Advertisement
Hong Kong Shares May Run Out Of Steam On Friday

(RTTNews) - The Hong Kong stock market has tracked higher in two straight sessions, improving more than 230 points or 1 percent along the way. The Hang Seng Index now rests just above the 23,575-point plateau although it's expected to open to the downside on Friday.
The global forecast for the Asian markets suggests mild downside ahead of key inflation data later in the day. The European and U.S. markets saw mild downside and the Asian bourses figure to follow that lead.
The Hang Seng finished modestly higher on Thursday as the energy, property and technology sectors were mostly higher, although the financials were weak.
For the day, the index gained 95.48 points or 0.41 percent to finish at 23,578.80 after trading between 23,372.36 and 23,865.62.
Among the actives, Alibaba Group gained 0.46 percent, while Alibaba Health Info fell 0.20 percent, ANTA Sports accelerated 1.65 percent, China Life Insurance slumped 0.64 percent, China Mengniu Dairy soared 5.63 percent, China Resources Land shed 0.39 percent, CITIC rose 0.42 percent, CNOOC and Haier Smart Home both rallied 1.52 percent, CSPC Pharmaceutical spiked 4.90 percent, ENN Energy skyrocketed 11.02 percent, Hang Lung Properties retreated 1.35 percent, Hong Kong & China Gas advanced 0.76 percent, Industrial and Commercial Bank of China sank 0.54 percent, JD.com gathered 0.30 percent, Lenovo skidded 1.05 percent, Li Auto added 0.49 percent, Li Ning lost 0.35 percent, Meituan jumped 1.81 percent, New World Development tumbled 1.68 percent, Nongfu Spring climbed 1.19 percent, Techtronic Industries eased 0.10 percent, Xiaomi Corporation plummeted 4.17 percent, WuXi Biologics surged 5.92 percent and Galaxy Entertainment and Henderson Land were unchanged.
The lead from Wall Street is weak as the major averages opened lower on Thursday and bounced back and forth across the line before finishing modestly lower.
The Dow dropped 155.09 points or 0.37 percent to finish at 42,299.70, while the NASDAQ slumped 94.98 points or 0.53 percent to close at 17,804.03 and the S&P 500 sank 18.89 points or 0.33 percent to end at 5,693.31.

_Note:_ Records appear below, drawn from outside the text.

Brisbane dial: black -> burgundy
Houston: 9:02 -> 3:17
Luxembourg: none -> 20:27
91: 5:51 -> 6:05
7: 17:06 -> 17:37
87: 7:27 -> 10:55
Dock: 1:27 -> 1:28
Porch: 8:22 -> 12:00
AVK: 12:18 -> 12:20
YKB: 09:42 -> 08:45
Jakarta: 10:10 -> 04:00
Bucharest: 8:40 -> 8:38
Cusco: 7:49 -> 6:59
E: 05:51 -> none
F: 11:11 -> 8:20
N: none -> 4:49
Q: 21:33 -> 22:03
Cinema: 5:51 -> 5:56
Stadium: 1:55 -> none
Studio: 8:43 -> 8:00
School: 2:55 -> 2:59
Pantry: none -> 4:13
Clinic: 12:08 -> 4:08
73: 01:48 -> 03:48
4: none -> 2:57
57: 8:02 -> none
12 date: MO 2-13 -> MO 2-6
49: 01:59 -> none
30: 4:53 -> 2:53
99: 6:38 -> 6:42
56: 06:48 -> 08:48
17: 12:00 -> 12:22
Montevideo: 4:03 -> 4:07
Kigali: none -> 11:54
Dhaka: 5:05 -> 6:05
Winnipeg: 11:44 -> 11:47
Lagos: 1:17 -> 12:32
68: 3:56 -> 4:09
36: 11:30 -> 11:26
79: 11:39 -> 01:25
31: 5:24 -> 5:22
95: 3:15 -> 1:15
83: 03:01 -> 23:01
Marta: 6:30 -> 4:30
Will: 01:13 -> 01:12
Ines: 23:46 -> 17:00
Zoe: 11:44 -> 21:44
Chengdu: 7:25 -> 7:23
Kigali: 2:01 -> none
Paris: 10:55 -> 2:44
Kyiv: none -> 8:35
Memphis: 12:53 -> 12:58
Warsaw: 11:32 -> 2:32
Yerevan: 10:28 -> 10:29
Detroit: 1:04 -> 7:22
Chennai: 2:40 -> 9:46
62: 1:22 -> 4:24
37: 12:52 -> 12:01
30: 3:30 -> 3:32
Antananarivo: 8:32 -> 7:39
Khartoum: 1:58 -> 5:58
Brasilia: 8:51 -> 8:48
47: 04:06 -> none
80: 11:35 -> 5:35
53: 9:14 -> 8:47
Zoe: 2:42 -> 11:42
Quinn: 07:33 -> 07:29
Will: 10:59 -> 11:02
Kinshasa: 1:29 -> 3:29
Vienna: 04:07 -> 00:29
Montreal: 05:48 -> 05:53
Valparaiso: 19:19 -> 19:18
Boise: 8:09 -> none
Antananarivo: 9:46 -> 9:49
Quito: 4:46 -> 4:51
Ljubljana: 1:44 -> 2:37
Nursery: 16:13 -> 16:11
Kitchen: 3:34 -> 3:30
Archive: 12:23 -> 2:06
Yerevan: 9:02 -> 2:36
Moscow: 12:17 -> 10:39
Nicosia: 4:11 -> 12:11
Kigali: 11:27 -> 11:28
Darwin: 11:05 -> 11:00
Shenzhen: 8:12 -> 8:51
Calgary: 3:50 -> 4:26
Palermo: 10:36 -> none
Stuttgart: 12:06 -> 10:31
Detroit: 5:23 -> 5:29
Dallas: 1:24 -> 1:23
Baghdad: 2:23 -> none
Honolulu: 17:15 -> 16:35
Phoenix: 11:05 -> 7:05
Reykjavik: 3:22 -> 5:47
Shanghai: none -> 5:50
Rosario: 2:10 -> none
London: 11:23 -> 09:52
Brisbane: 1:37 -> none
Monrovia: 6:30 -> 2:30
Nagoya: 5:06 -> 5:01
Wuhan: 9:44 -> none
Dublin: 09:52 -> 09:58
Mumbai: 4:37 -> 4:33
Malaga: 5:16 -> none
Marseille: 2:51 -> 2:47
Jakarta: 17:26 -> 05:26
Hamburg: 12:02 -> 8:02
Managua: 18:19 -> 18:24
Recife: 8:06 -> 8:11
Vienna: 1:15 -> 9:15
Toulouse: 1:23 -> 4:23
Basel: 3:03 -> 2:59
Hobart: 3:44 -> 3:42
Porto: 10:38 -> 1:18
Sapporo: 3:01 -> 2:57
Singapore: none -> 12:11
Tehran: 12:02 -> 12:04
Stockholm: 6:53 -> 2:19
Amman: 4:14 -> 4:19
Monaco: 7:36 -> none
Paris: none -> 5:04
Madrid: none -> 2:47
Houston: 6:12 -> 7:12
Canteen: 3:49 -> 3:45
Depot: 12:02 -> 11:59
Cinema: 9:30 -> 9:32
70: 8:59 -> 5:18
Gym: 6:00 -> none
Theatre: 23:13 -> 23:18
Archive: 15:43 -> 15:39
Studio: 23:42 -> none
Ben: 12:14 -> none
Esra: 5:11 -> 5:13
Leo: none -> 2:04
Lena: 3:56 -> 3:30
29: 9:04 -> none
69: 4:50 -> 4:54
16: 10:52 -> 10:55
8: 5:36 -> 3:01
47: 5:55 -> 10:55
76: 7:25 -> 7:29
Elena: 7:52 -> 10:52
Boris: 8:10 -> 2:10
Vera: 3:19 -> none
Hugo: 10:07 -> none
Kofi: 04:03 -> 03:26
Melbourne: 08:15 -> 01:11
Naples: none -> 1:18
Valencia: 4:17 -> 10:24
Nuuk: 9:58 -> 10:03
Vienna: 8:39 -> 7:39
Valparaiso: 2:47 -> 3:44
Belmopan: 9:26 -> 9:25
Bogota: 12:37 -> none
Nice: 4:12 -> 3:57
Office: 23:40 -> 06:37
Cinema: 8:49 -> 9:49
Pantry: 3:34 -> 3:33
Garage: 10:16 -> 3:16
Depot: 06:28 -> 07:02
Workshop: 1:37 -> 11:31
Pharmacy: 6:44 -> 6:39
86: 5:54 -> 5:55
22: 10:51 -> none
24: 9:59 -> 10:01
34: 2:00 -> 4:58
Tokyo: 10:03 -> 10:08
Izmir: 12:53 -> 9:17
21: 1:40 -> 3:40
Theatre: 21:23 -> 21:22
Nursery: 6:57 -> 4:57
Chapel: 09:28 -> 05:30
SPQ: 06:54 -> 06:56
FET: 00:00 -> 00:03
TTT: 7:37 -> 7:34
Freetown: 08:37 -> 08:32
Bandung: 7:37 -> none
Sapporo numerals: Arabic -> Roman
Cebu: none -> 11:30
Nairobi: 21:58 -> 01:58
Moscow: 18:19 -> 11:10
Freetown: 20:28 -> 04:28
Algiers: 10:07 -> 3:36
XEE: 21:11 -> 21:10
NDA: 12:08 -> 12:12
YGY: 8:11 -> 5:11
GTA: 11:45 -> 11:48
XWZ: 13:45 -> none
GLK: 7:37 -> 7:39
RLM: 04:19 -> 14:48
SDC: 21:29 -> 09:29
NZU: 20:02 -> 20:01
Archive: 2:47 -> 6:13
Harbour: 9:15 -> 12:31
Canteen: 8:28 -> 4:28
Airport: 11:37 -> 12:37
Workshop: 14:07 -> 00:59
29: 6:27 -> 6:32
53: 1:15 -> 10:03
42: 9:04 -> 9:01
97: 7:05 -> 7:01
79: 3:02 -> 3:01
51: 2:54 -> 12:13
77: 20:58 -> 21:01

The lower close on Wall Street came amid ongoing concerns about President Donald Trump's trade policies after he announced plans to impose 25 percent tariffs on auto imports.
Traders may also have been reluctant to make significant moves ahead of the release of the Federal Reserve's preferred readings on consumer price inflation later today.
On the U.S. economic front, the Commerce Department said the economy grew slightly faster than estimated in the fourth quarter of 2024. Also, the National Association of Realtors said pending home sales saw a significant rebound in February after plunging to an all-time low in January.
Oil prices moved higher Thursday on supply concerns after data showed a sharp drop in U.S. crude oil inventories last week. West Texas Intermediate Crude oil futures for May closed up $0.19 or about 0.27 percent at $69.84 a barrel.